1) Ammonia is produced both by fish and by microorganisms that decompose organic matter. The decomposer microorganisms are beneficial in that they are part of the group that is removing fish feces, fallen food, dead leaves etc. This group includes heterotrophic bacteria, fungi and other organisms. If these beneficial organisms (including bacteria) were not present the waste would not get broken down into plant fertilizer.
2) Ammonia is removed by microorganisms that are still being studied for ID, but seem to be in a different group of organisms called Thaumarchaeota. These are not the same as bacteria, but for aquarium keeping purposes are still referred to as beneficial bacteria. They remove ammonia, and oxidize it into nitrite. Would you rather have ammonia in the tank?
PLOS ONE: Aquarium Nitrification Revisited: Thaumarchaeota Are the Dominant Ammonia Oxidizers in Freshwater Aquarium Biofilters
3) The nitrite from AOA (Ammonia oxidizing Aechaea) is removed by organisms related to Nitrospira species of bacteria. These also are beneficial bacteria. They oxidize the nitrite into nitrate. Would you rather have nitrite in the water?
In all three of these there certainly may be more than one organism that are doing the work. But in common terms the whole group is referred to as beneficial bacteria (even if many are not bacteria).

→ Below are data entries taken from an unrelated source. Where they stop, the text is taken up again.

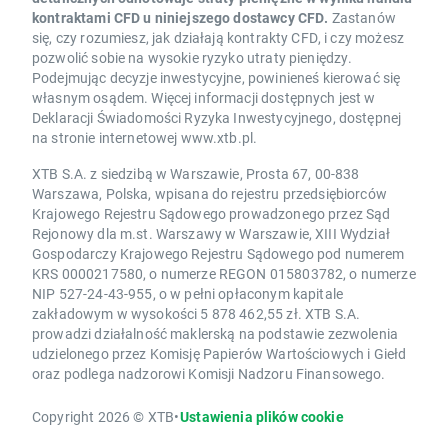
kontraktami CFD u niniejszego dostawcy CFD.
Zastanów
się, czy rozumiesz, jak działają kontrakty CFD, i czy możesz
pozwolić sobie na wysokie ryzyko utraty pieniędzy.
Podejmując decyzje inwestycyjne, powinieneś kierować się
własnym osądem. Więcej informacji dostępnych jest w
Deklaracji Świadomości Ryzyka Inwestycyjnego, dostępnej
na stronie internetowej www.xtb.pl.
XTB S.A. z siedzibą w Warszawie, Prosta 67, 00-838
Warszawa, Polska, wpisana do rejestru przedsiębiorców
Krajowego Rejestru Sądowego prowadzonego przez Sąd
Rejonowy dla m.st. Warszawy w Warszawie, XIII Wydział
Gospodarczy Krajowego Rejestru Sądowego pod numerem
KRS 0000217580, o numerze REGON 015803782, o numerze
NIP 527-24-43-955, o w pełni opłaconym kapitale
zakładowym w wysokości 5 878 462,55 zł. XTB S.A.
prowadzi działalność maklerską na podstawie zezwolenia
udzielonego przez Komisję Papierów Wartościowych i Giełd
oraz podlega nadzorowi Komisji Nadzoru Finansowego.
Copyright 2026 © XTB
•
Ustawienia plików cookie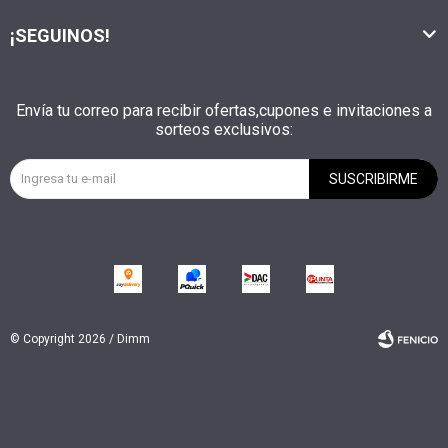
¡SEGUINOS!
Envía tu correo para recibir ofertas,cupones e invitaciones a
sorteos exclusivos:
SUSCRIBIRME
© Copyright 2026 / Dimm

The organisms in points 2 and 3 grow stuck to surfaces such as biological media, sponges, substrate particles, and the surfaces of all the things in the tank such as driftwood and ceramic merpeople. They grow in a complex structure called bio film with many species of organisms. The decomposing organisms may be found with their food, the organic matter that is commonly found at the bottom of the tank, in all the nooks and crannies. Even if you did a very good job of removing as much of this debris as you can, as often as you can there will still be food for these organisms, and you will not remove them all from the tank. If you did (perhaps by sterilizing everything) more microorganisms would land in the tank and begin growing. (These are the organisms that can cloud the water, they can grow so fast). There are plenty of them living in the filter media, too, so not matter how well you clean (vacuuming out the organisms with the things they are eating) there is a good supply of them ready to eat the new waste.
The term "Cycled" has several meanings in aquarium terms, but the most common use is in the 'Nitrogen Cycle'. This is the growth of organisms in meanings 2 and 3 that remove ammonia and nitrite and turn these into nitrate. It takes time to grow these organisms, and this time is called 'Cycling the tank'.
The growth of organisms in meaning 1 above is not really called cycling, though these organisms also increase in population along with the nitrifying organisms. When a fish species is said to require an established tank, the overall concept is that the species that decompose stuff and the nitrifying group are well established and are keeping the water parameters in good, stable condition.
The opposite of 'beneficial bacteria' are the disease causing organisms. These are the 'bad bacteria' (and virus, fungi etc.)